(Stored data entries)
┄┄┄┄┄┄┄┄┄┄
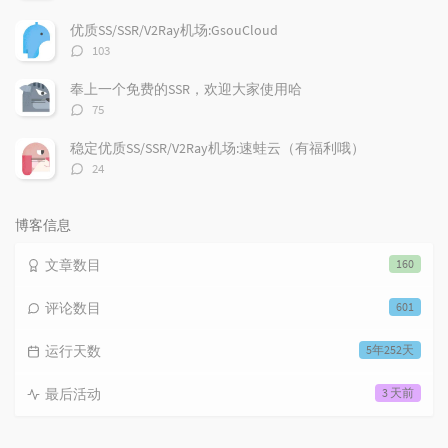
论
数：
优质SS/SSR/V2Ray机场:GsouCloud
评
103
论
数：
奉上一个免费的SSR，欢迎大家使用哈
评
75
论
数：
稳定优质SS/SSR/V2Ray机场:速蛙云（有福利哦）
评
24
论
数：
博客信息
文章数目
160
评论数目
601
运行天数
5年252天
最后活动
3 天前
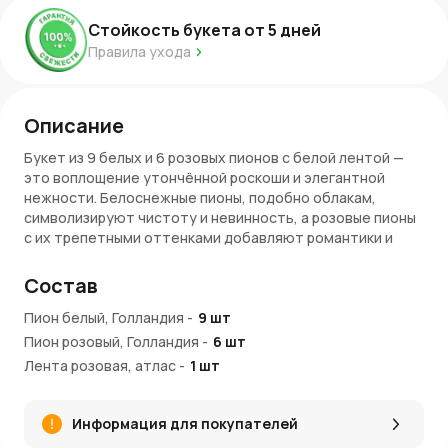
Стойкость букета от
5
дней
Правила ухода
Описание
Букет из 9 белых и 6 розовых пионов с белой лентой —
это воплощение утончённой роскоши и элегантной
нежности. Белоснежные пионы, подобно облакам,
символизируют чистоту и невинность, а розовые пионы
с их трепетными оттенками добавляют романтики и
изысканности. Вместе они создают гармоничную
цветочную симфонию, идеально подходящую для
Состав
торжественного момента. Каждое соцветие
раскрывается пышными бархатистыми лепестками,
Пион белый, Голландия
-
9
шт
наполняя букет изяществом и утончённой красотой.
Пион розовый, Голландия
-
6
шт
Белая лента из атласа завершает композицию, придавая
Лента розовая, атлас
-
1
шт
ей аристократичную изысканность и утонченность.
Преимущества букета
Информация для покупателей
Изысканная символика
: Белые пионы передают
┄┄┄┄┄┄┄┄┄┄
- [Task details] All lines from the one containing "Белая лента из" down to the final line above are to be restated word for word; leave out the rest.

- [Answer to the problem]
Белая лента из атласа завершает композицию, придавая
Лента розовая, атлас
-
1
шт
ей аристократичную изысканность и утонченность.
Преимущества букета
Информация для покупателей
Изысканная символика
: Белые пионы передают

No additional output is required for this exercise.